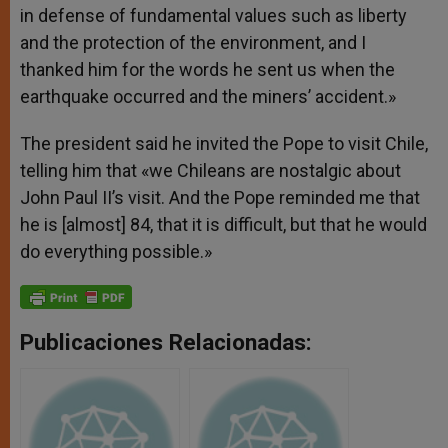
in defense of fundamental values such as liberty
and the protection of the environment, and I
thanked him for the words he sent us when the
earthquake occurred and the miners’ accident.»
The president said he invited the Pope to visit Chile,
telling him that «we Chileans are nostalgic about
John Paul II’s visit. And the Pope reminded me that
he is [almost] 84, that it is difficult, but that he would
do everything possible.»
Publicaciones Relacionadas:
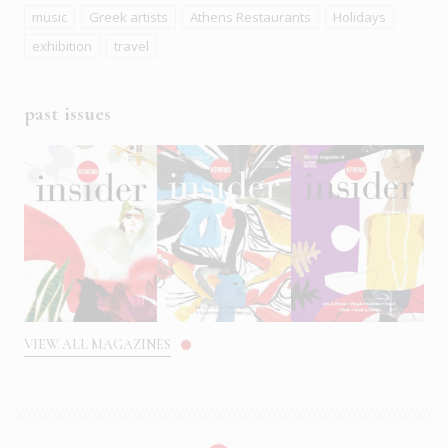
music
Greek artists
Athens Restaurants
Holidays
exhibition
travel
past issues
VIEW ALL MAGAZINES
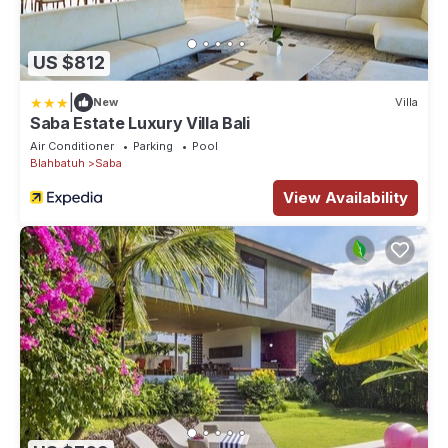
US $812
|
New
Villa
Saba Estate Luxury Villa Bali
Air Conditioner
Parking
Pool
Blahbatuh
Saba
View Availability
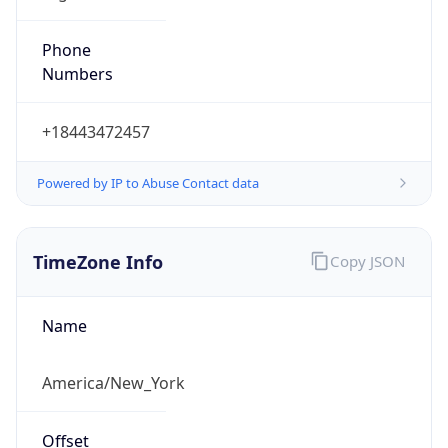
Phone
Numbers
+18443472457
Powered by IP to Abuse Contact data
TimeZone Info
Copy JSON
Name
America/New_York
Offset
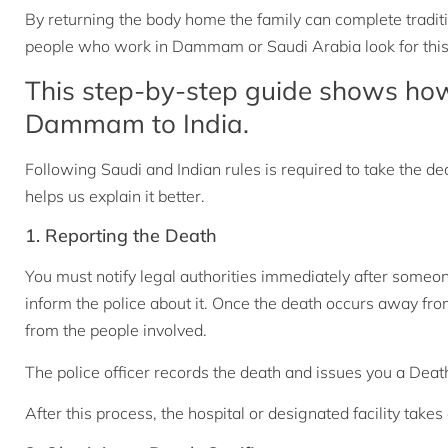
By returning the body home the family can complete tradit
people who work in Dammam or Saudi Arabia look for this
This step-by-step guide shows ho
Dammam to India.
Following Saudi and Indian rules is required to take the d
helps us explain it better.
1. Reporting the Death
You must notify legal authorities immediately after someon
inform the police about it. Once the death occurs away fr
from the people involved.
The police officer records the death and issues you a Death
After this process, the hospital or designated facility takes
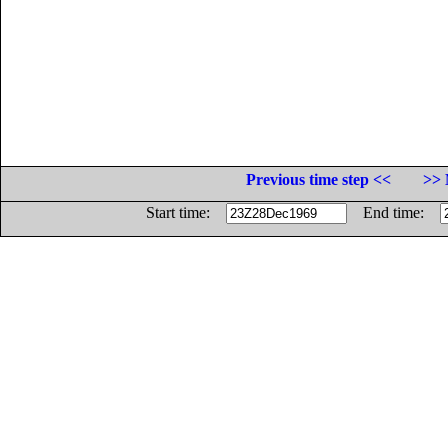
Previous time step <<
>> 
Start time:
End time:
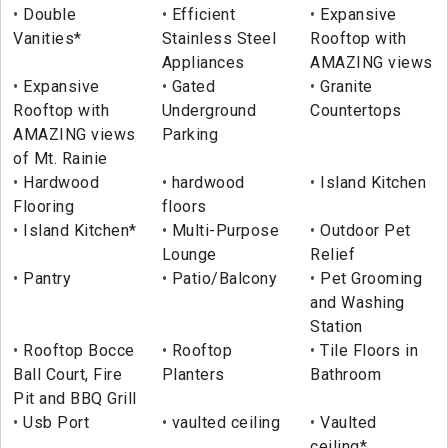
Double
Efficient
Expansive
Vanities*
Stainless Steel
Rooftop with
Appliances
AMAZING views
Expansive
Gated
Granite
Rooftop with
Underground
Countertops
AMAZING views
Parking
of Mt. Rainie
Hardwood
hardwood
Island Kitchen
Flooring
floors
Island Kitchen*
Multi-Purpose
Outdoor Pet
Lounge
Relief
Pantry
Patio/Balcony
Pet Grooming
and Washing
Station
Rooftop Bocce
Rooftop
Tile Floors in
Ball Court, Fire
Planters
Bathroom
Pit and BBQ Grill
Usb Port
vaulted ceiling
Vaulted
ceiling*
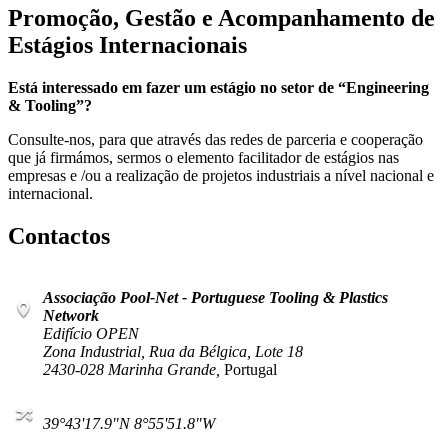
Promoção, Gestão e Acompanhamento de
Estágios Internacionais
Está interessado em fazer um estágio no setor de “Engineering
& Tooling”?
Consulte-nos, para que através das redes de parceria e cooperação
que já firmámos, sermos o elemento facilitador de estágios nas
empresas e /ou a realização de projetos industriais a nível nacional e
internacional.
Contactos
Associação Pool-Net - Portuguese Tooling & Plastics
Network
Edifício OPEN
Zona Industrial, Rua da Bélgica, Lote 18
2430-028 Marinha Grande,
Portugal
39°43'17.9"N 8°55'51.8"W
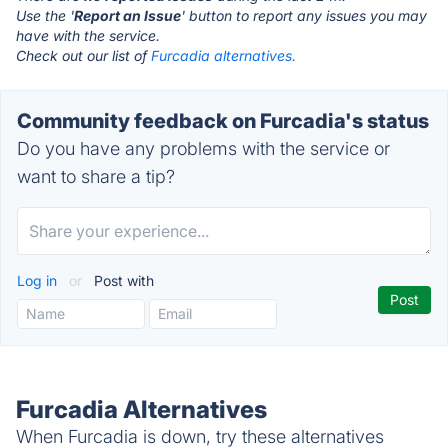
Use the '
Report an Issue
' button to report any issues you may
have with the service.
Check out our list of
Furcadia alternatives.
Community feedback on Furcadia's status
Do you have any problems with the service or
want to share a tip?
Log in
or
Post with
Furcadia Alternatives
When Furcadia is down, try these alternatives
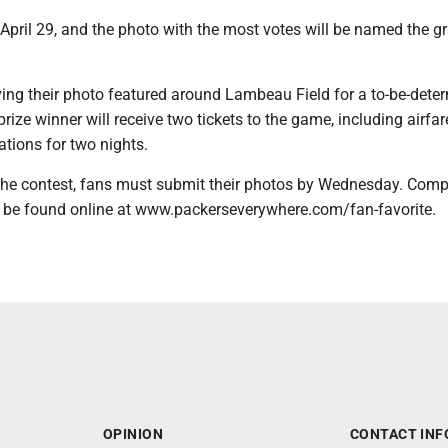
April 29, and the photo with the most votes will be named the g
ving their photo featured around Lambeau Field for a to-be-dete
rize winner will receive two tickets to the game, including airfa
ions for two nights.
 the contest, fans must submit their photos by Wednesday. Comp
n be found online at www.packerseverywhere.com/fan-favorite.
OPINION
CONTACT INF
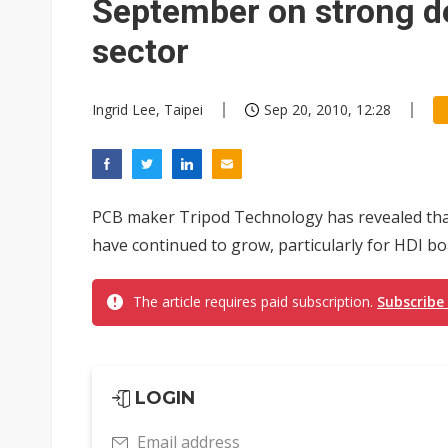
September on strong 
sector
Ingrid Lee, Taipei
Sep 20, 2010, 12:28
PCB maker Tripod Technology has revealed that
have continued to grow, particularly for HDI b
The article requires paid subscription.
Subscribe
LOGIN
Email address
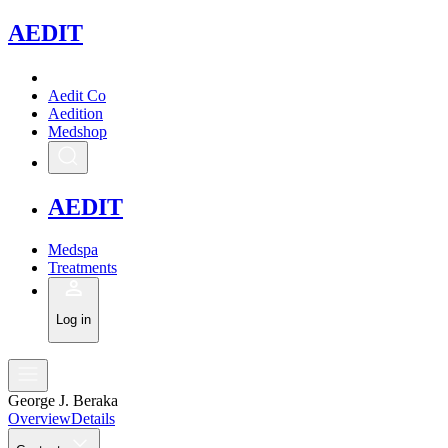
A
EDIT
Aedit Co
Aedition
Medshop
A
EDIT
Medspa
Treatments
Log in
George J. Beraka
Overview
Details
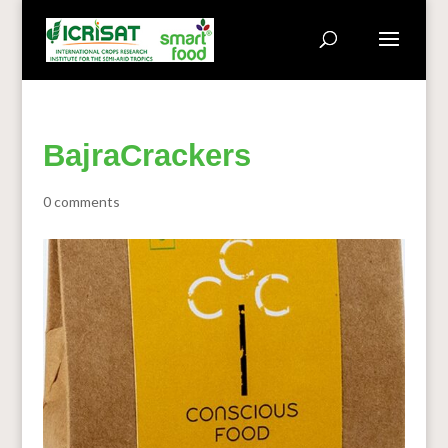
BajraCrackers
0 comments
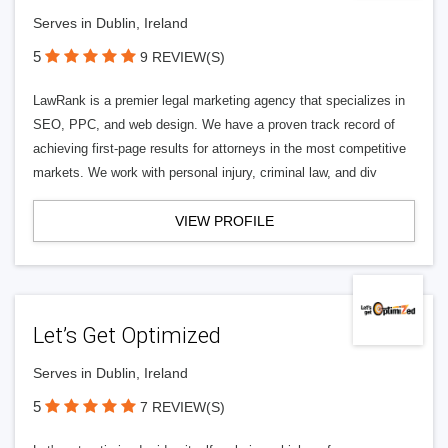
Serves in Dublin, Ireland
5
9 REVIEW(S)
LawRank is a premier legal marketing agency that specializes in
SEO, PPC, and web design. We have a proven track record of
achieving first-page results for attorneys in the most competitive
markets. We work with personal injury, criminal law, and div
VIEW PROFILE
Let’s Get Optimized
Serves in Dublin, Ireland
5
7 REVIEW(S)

◇ ◇ ◇ ◇ ◇ ◇ ◇

Find and copy each line above that includes the string "with".

__Solution to this task__
Rooftop with
Rooftop with
have with the service.
Do you have any problems with the service or
Post with
April 29, and the photo with the most votes will be named the g
markets. We work with personal injury, criminal law, and div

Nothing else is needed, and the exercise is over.